Moreover, Clopidogrel may not prevent life-threatening emboli as current data shows that up to 30% of Clopidogrel recipients fail to develop sufficiently reduced platelet aggregation.
(“Resistance To Clopidogrel: A Review Of The Evidence”: Nguyen MSc. Pharm, et al; Journal of the American College of Cardiology; 19 Apr. 2005; Vol. 45, Issue 8, pages 1157-1164).
Moreover, conditions such as hereditary antithrombin deficiency (HD), are that not responsive to platelet aggregate prophylactic APIs such as Clopidogrel. HD patients receiving Clopidogrel pose a unique at-risk population as HD is often diagnosed only following a serious embolitic event.
Further, people stricken with Auto Immune Deficiency Syndrome (AIDS) may actually develop hemophilia as a result of Clopidogrel administration. Within the AIDS population, a sub-population particularly at risk for developing hemophilia includes individuals having low CCR5 (CCR5 Delta 32 homozygous genotype), which is resistant to infection with HIV-1.
Additionally those at risk for acquiring hemophilia appear to be in the population group of immune-suppressed individuals, including geriatrics diabetics and those in the early stages of an HIV infection.
(“Acquired Haemophilia May Be Associated With Clopidogrel” Montaser Haj at al; British Medical Journal August 2004; pages 329:323).

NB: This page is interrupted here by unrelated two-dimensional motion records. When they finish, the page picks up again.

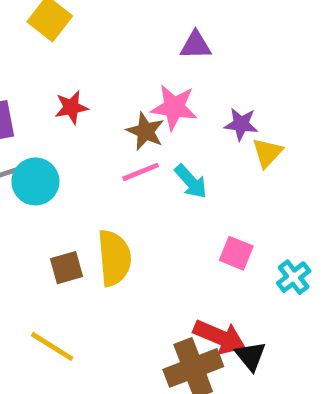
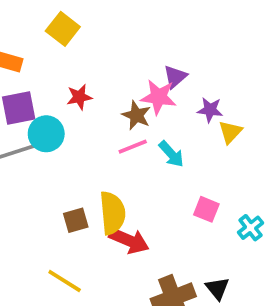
purple triangle: (196, 45) -> (175, 77), moved, turned -40
cyan circle: (35, 181) -> (46, 134), moved
red arrow: (220, 337) -> (129, 241), moved

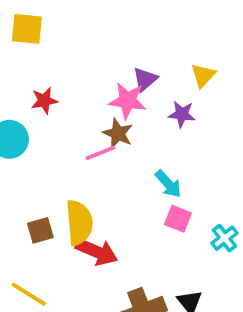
yellow square: (63, 29) -> (27, 29), turned -32
brown star: (136, 115) -> (118, 133), moved
yellow triangle: (230, 132) -> (203, 75), moved
cyan arrow: (171, 154) -> (168, 184), moved

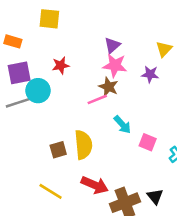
purple triangle: (145, 79) -> (112, 45), moved
cyan arrow: (168, 184) -> (122, 125), moved
red arrow: (97, 252) -> (95, 185), moved

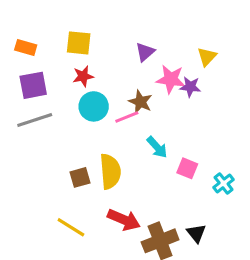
yellow square: (49, 19) -> (79, 43), moved
pink star: (115, 65) -> (171, 79), moved
cyan circle: (38, 91) -> (94, 106), moved

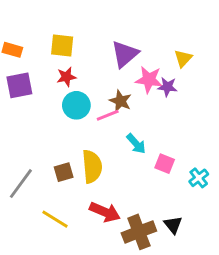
purple triangle: (145, 52) -> (125, 54), size x1.5
gray line: (35, 120) -> (21, 184), moved, turned -36

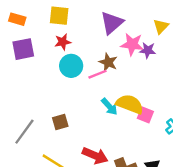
cyan arrow: (136, 144) -> (109, 107), moved
yellow semicircle: (92, 166) -> (130, 104), moved, turned -64

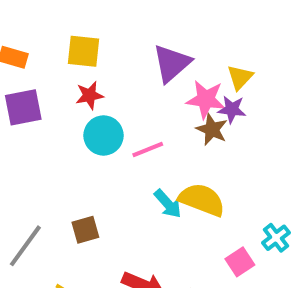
yellow triangle: (161, 26) -> (240, 77), moved
brown star: (108, 62) -> (212, 129), moved
pink square: (145, 115) -> (240, 262), moved, turned 35

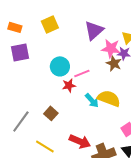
yellow square: (83, 51) -> (50, 24), turned -30
red star: (89, 95) -> (69, 85), moved
brown square: (85, 230) -> (51, 113), turned -32

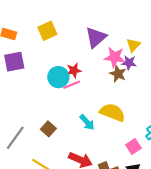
pink line: (82, 73) -> (72, 85), moved
red star: (69, 85) -> (74, 70), moved
cyan arrow: (92, 100) -> (87, 122), moved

In addition to the health hazards affecting the above-noted population groups, there are significant risks to every jacketed stent recipient receiving lifetime Clopidogrel.
To prevent excessive bleeding in conjunction with virtually any surgery, Clopidogrel administration must be ceased for a significant period of time both pre-operatively and post-operatively. As a result, patients and surgeons are presented with a Hobson's choice of ceasing Clopidogrel administration and risking death from emboli or continuing Clopidogrel and risking embolism-free bleeding, hemorrhage and death.
In general, jacketed stents, while aiding in preventing restenosis, are associated with many significant, as yet unsolved, problems that can result in death.
There is thus a widely recognized need for a stent jacket that does not require the administration of a platelet aggregation reducing API and it would be highly advantageous to have, a stent devoid of the above limitations.